In the weeks after Chloe’s funeral my oldest child (who was 4 at the time) asked me constantly “mommy, are you sad?” I had made the decision to be as honest with her as possible, and so at first I simply responded with what I truly thought was an honest answer: “Yes, I am very sad, honey.” But anyone with young children knows that if a child continues to ask the same question repeatedly, there is a good chance that the grown-up is missing something and would do well to give a more thoughtful response. And one day I was finally ready for her question.

“Mommy, are you sad?”

(Pulling her up on my lap.) “Yes Eva, I am very sad. And there is a little part of my heart that is sad all the time. But you know what? There is a big part of my heart that is very happy.”
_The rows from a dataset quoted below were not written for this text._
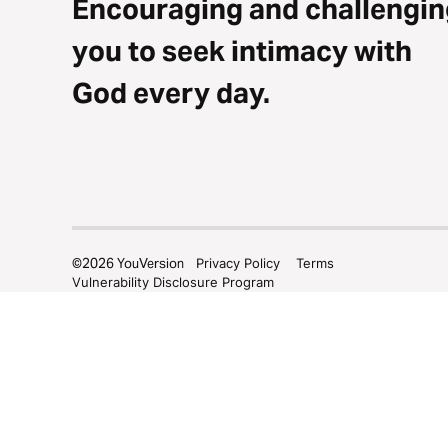
Encouraging and challengin
you to seek intimacy with
God every day.
©
2026
YouVersion
Privacy Policy
Terms
Vulnerability Disclosure Program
And I proceeded to tell her all of the things (including having her with me) that made me happy. At the end of the list I hugged her and said “So I’ll probably always be really happy and a little sad all the time from now on.”

That is the last time I have had the “happiness discussion” with Eva. I hope it was as formative a moment for her as it was for me. I hope she grows up to be a woman that can deeply grieve the loss of her beloved sister, hate the brokenness in the universe that causes death and sickness, go out dancing with friends, and laugh uproariously at lively dinner parties all at the same time. I hope she learns to gather the jagged shards of loss, disappointment, joy, and happiness that are so mixed together in this universe and not try to construct a perfect life with neatly interlocking pieces out of them. I hope she simply holds the brokenness in her hands. If she learns to do this there is a good chance that she will never be one hundred percent happy. But she will be honest. Some things are better than complete happiness.